Answer: The overall heat transfer coefficient (U) of the given double-pipe counterflow heat exchanger is 1420 W/(m²·K).

Step-by-step solution

Find the mass flow rate of oil and water

The mass flow rate of oil (m_oil) is given as 2.5 kg/s, and the mass flow rate of water (m_water) is given as 1.5 kg/s.

Calculate the specific heat capacity of oil and water

The specific heat capacity of oil (cp_oil) is given as 2200 J/(kg·K), and the specific heat capacity of water (cp_water) is given as 4180 J/(kg·K).

Determine the temperature change for oil and water

The initial temperature of oil (T_initial_oil) is 150°C and the final temperature (T_final_oil) is 50°C. The temperature change for oil can be calculated as follows: ΔT_oil = T_initial_oil - T_final_oil = 150 - 50 = 100°C The initial temperature of water (T_initial_water) is 22°C. Since it's a counterflow heat exchanger, the final temperature of water (T_final_water) can be determined by knowing the heat load and using the formula: Q = m_water * cp_water * (T_final_water - T_initial_water) where Q is the heat load.

Determine the heat load (Q)

We know that the heat load gained by water is equal to the heat load lost by oil. Therefore, we can write the equation: m_oil * cp_oil * ΔT_oil = m_water * cp_water * (T_final_water - T_initial_water) By substituting the given values, we get the following equation: 2.5 * 2200 * 100 = 1.5 * 4180 * (T_final_water - 22) Solve the equation for T_final_water: T_final_water = 110°C Now we can calculate the heat load (Q) using the oil data: Q = m_oil * cp_oil * ΔT_oil = 2.5 * 2200 * 100 = 550000 J/s

Find the heat transfer area (A)

The length of the tube (L) is given as 6 m, and the diameter (D) is given as 2.5 cm (0.025 m). The heat transfer area (A) can be found using the formula: A = π * D * L By substituting the given values, we get: A = π * 0.025 * 6 = 0.471 m²

Calculate the overall heat transfer coefficient (U)

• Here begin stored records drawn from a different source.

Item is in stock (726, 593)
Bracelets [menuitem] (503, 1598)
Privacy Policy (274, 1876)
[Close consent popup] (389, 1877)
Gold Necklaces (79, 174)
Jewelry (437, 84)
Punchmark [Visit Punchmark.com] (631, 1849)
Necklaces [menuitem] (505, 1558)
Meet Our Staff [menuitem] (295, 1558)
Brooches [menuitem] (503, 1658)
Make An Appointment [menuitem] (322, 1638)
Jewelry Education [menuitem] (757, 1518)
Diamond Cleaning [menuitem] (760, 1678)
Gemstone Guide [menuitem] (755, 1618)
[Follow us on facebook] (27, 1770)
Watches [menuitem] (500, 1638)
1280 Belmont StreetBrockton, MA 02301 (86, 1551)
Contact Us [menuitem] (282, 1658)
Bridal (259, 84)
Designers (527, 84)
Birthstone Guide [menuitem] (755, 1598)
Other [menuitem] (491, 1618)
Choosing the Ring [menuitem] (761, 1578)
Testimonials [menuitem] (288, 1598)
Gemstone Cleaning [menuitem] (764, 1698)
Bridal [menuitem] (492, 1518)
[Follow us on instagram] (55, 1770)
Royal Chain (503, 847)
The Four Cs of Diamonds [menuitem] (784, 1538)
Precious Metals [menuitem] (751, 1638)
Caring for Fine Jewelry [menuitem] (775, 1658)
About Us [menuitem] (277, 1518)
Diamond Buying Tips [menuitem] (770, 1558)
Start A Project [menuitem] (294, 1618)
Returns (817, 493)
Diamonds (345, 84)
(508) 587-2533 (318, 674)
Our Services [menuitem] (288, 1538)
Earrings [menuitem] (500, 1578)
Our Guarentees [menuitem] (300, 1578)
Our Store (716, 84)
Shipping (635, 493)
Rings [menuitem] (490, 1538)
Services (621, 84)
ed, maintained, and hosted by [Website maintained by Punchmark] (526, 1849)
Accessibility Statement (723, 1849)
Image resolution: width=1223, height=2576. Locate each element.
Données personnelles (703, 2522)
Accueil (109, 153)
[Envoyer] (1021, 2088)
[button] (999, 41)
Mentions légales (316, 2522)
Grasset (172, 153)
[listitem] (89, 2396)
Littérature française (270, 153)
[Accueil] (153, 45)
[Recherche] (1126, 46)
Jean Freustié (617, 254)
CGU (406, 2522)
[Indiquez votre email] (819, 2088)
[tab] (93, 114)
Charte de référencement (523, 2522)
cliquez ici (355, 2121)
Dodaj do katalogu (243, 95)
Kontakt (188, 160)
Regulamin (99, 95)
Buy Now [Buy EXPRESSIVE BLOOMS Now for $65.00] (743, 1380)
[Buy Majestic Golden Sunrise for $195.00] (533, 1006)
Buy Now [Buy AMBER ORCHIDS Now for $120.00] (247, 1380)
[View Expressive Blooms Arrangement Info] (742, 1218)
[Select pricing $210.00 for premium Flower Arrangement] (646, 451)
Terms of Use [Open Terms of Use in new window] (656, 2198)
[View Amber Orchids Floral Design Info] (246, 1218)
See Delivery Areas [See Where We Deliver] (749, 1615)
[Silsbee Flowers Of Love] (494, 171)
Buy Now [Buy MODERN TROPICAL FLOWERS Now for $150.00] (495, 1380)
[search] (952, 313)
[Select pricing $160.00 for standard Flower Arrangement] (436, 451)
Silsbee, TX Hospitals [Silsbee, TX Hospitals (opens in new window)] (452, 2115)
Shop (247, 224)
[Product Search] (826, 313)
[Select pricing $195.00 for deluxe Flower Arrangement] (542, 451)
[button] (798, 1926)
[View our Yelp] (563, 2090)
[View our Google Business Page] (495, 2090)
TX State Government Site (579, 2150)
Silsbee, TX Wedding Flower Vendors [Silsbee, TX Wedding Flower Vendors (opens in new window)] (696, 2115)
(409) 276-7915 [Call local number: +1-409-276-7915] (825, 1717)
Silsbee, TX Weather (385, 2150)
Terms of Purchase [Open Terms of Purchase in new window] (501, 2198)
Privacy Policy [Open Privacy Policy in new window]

The overall heat transfer coefficient (U) can be found using the formula: U = Q / (A * ΔT_LM) ΔT_LM is the logarithmic mean temperature difference, which can be calculated as follows: ΔT_LM = ((ΔT_in - ΔT_out) / ln(ΔT_in / ΔT_out)) where ΔT_in is the temperature difference at the inlet, and ΔT_out is the temperature difference at the outlet. ΔT_in = T_initial_oil - T_initial_water = 150 - 22 = 128°C ΔT_out = T_final_oil - T_final_water = 50 - 110 = -60°C Now, we can find ΔT_LM: ΔT_LM = ((128 - (-60)) / ln(128 / (-60))) = 81°C Finally, we can find the overall heat transfer coefficient (U): U = Q / (A * ΔT_LM) = 550000 / (0.471 * 81) = 1420 W/(m²·K) The overall heat transfer coefficient of this heat exchanger is 1420 W/(m²·K).